Effects on Western Companies
The impact on US companies from these organized hacker networks has been realized to some extent already. But it has the potential to get much worse. We are seeing the targets of these attacks shifting from the individual to the corporation, particularly companies with publicly traded stock. For instance, these bot-nets are being outfitted to send spam relating to a “pump-and-dump” scam. In this scam, after a penny stock is identified, the scammers use US brokerages to purchase shares of the stock at the penny value. Then an e-mail is crafted that extols (falsely, usually) the virtues of the stock. This e-mail is sent out using these massive spam networks to millions of e-mail accounts. And while most readers won’t give pause to the e-mail when it arrives in their inbox, some will. They will then purchase the stock, raising the stock price. One or two people doing this won’t have much effect. But this coordinated, worldwide transaction can falsely raise the stock price as much as 100 times in a matter of days. When the stock has reached the scammer’s identified rate of return, the scammer then sells the stock and collects the money. This becomes damaging to the individuals who bought into the company and to the company itself. As the company settles to its fair market value stock price, individuals who bought in at 10 or 50 times are getting pennies back on the dollar—not to mention the damage to the reputation of the company. If you extrapolate this one example into the thousands of weekly pump-and-dump schemes, you can see the effect this can have on the markets
at large.
TYPES OF HACKS AND THE ROLE OF COMPUTER FORENSICS
As stated at the beginning of this book, copious resources are out there, including some very good Hacking Exposed books on the topics of hacking and how to detect hackers. However, you can gain additional value by looking at these events from the perspective of a forensics investigator.
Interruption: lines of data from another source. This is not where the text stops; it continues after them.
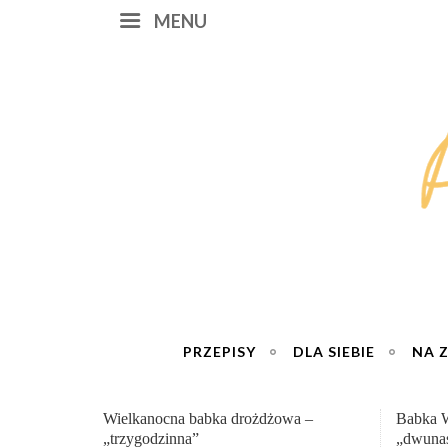
MENU
PRZEPISY
DLA SIEBIE
NA 
wa –
Babka Wielkanocna
Genial
„dwunastogodzinna”
roboty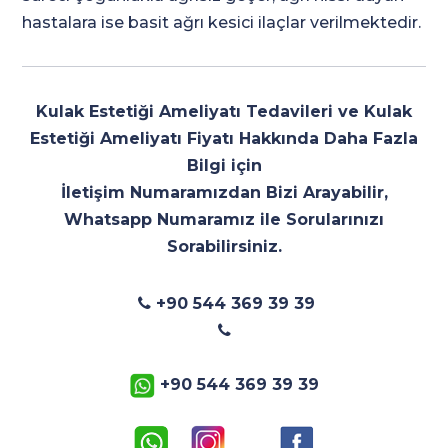
hastalara ise basit ağrı kesici ilaçlar verilmektedir.
Kulak Estetiği Ameliyatı Tedavileri
ve
Kulak
Estetiği Ameliyatı Fiyatı
Hakkında Daha Fazla
Bilgi için
İletişim Numaramızdan Bizi Arayabilir,
Whatsapp Numaramız ile Sorularınızı
Sorabilirsiniz.
+90 544 369 39 39
+90 544 369 39 39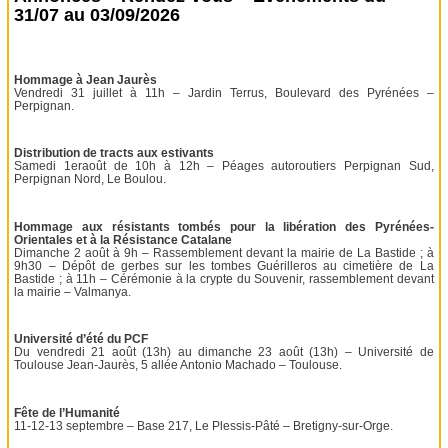
31/07 au 03/09/2026
Hommage à Jean Jaurès
Vendredi 31 juillet à 11h – Jardin Terrus, Boulevard des Pyrénées –
Perpignan.
Distribution de tracts aux estivants
Samedi 1eraoût de 10h à 12h – Péages autoroutiers Perpignan Sud,
Perpignan Nord, Le Boulou.
Hommage aux résistants tombés pour la libération des Pyrénées-
Orientales et à la Résistance Catalane
Dimanche 2 août à 9h – Rassemblement devant la mairie de La Bastide ; à
9h30 – Dépôt de gerbes sur les tombes Guérilleros au cimetière de La
Bastide ; à 11h – Cérémonie à la crypte du Souvenir, rassemblement devant
la mairie – Valmanya.
Université d’été du PCF
Du vendredi 21 août (13h) au dimanche 23 août (13h) – Université de
Toulouse Jean-Jaurès, 5 allée Antonio Machado – Toulouse.
Fête de l’Humanité
11-12-13 septembre – Base 217, Le Plessis-Pâté – Bretigny-sur-Orge.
Advanced computer forensics techniques, coupled with traditional incident response techniques, can add a dimension to what you can determine after something has occurred, and they can even help to prevent it from occurring in the first place. Let’s take a look at several common hack methodologies and how computer forensics can supplement an investigation.
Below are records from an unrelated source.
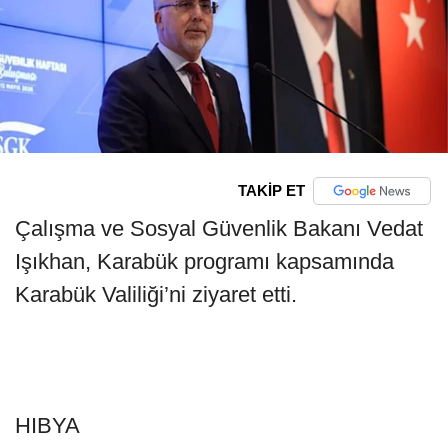
TAKİP ET
Çalışma ve Sosyal Güvenlik Bakanı Vedat
Işıkhan, Karabük programı kapsamında
Karabük Valiliği’ni ziyaret etti.
HIBYA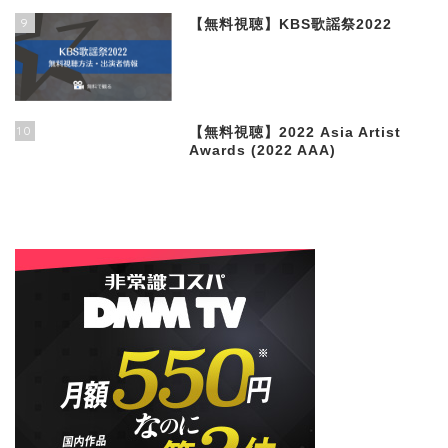
9
【無料視聴】KBS歌謡祭2022
10
【無料視聴】2022 Asia Artist
Awards (2022 AAA)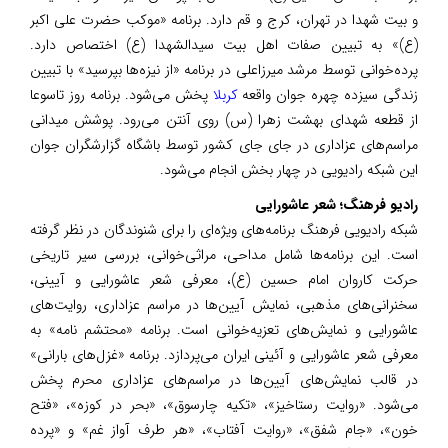
و بیت شهدا در تهران، کرج و قم دارد. برنامه «موکب حضرت علی اکبر
(ع)» به تبیین صفات اهل بیت سیدالشهدا (ع) اختصاص دارد.
پرده‌خوانی توسط مرشد میرزاعلی در برنامه «از نیزه‌ها بپرسید» با تبیین
زندگی سیزده چهره جوان واقعه
کربلا
پخش می‌شود. برنامه روز تاسوعا
از قطعه شهدای بهشت زهرا (س) روی آنتن می‌رود. پوشش میدانی
مراسم‌های عزاداری در جای جای کشور توسط باشگاه گزارشگران جوان
این شبکه رادیویی در چهار بخش انجام می‌شود.
رادیو فرهنگ؛ شعر عاشورایی
شبکه رادیویی فرهنگ برنامه‌های ویژه‌ای را برای شنوندگان در نظر گرفته
است. این برنامه‌ها شامل مداحی، مراثی‌خوانی، بررسی سیر تاریخی
حرکت کاروان امام حسین (ع)، معرفی شعر عاشورایی و آیینی،
سخنرانی‌های مذهبی، نمایش آیین‌ها در مراسم عزاداری، روایت‌های
عاشورایی و نمایش‌های تعزیه‌خوانی است. برنامه «محتشم نامه» به
معرفی شعر عاشورایی و آئینی ایران می‌پردازد. برنامه «غزل‌های بارانی»
در قالب نمایش‌های آیین‌ها در مراسم‌های عزاداری محرم پخش
می‌شود. «روایت رستاخیز»، «تکیه چارسوق»، «بحر در کوزه»، «فتح
خون»، «جام شفق»، «روایت آفتاب»، «هر طرف آواز غم» و «پرده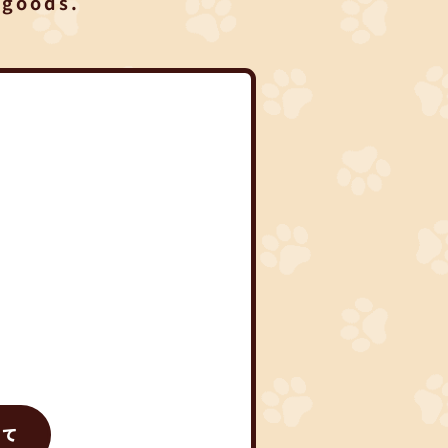
 goods.
いて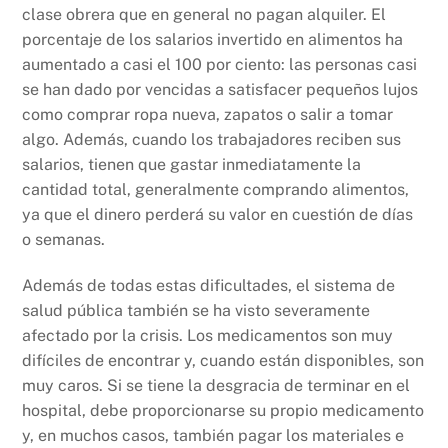
clase obrera que en general no pagan alquiler. El
porcentaje de los salarios invertido en alimentos ha
aumentado a casi el 100 por ciento: las personas casi
se han dado por vencidas a satisfacer pequeños lujos
como comprar ropa nueva, zapatos o salir a tomar
algo. Además, cuando los trabajadores reciben sus
salarios, tienen que gastar inmediatamente la
cantidad total, generalmente comprando alimentos,
ya que el dinero perderá su valor en cuestión de días
o semanas.
Además de todas estas dificultades, el sistema de
salud pública también se ha visto severamente
afectado por la crisis. Los medicamentos son muy
difíciles de encontrar y, cuando están disponibles, son
muy caros. Si se tiene la desgracia de terminar en el
hospital, debe proporcionarse su propio medicamento
y, en muchos casos, también pagar los materiales e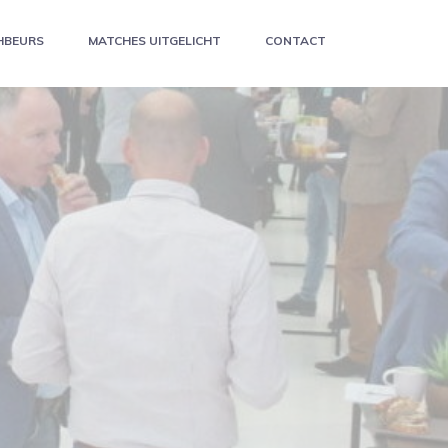
HBEURS
MATCHES UITGELICHT
CONTACT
Bot/Remote Control Malware
Malware can be especially dangerous to corporate networks and information assurance. These types of bots can usually lie in wait, taking over a computer and waiting a set interval for instructions. Once activated, these bots can allow hackers to take complete control of the system and run amok on the network without having to deal with the firewall or other IDS/IPS type systems. Once one of these bots does become active and noticed, a whole slew of questions will follow: Who put this on the computer? How did it get there? How long has it been there? What else on the computer did it affect? Did it affect any other computers on the network? Let’s look at some of these questions and how computer forensics can help provide answers.